_YOUR INSTRUCTIONS_
Copy every line that holds the string "קמפיינים" from the data below.

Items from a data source
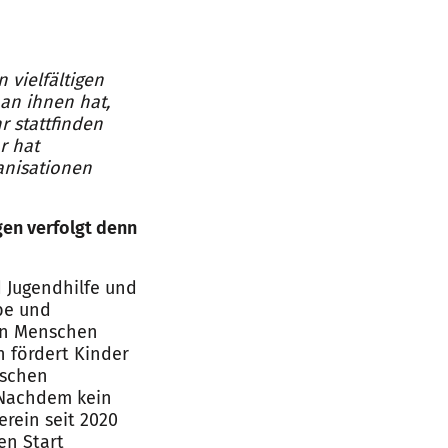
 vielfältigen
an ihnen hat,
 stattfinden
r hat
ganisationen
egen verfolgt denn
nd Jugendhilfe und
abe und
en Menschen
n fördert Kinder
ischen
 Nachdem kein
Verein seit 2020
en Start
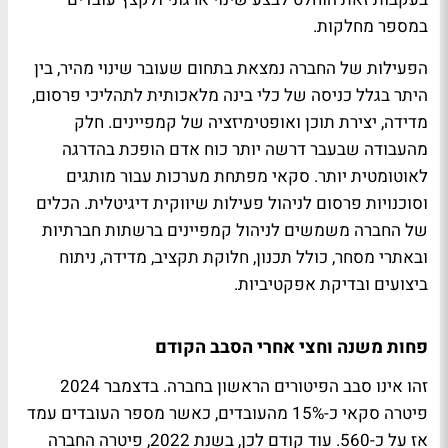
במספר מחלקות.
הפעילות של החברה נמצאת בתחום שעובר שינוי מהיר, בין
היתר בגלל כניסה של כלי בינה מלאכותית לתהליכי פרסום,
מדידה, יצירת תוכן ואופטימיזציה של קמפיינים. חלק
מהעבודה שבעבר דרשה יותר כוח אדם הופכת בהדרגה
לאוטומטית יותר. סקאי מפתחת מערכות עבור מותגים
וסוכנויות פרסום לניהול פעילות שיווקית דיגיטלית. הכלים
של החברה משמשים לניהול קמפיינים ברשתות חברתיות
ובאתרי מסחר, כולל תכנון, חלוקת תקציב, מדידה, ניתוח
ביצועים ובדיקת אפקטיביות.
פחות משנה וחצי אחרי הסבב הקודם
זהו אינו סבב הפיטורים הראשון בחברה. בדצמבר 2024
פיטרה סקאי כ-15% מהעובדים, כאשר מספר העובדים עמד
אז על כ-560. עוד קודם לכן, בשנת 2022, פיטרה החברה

_TASK RESULT_
מדידה, יצירת תוכן ואופטימיזציה של קמפיינים. חלק
של החברה משמשים לניהול קמפיינים ברשתות חברתיות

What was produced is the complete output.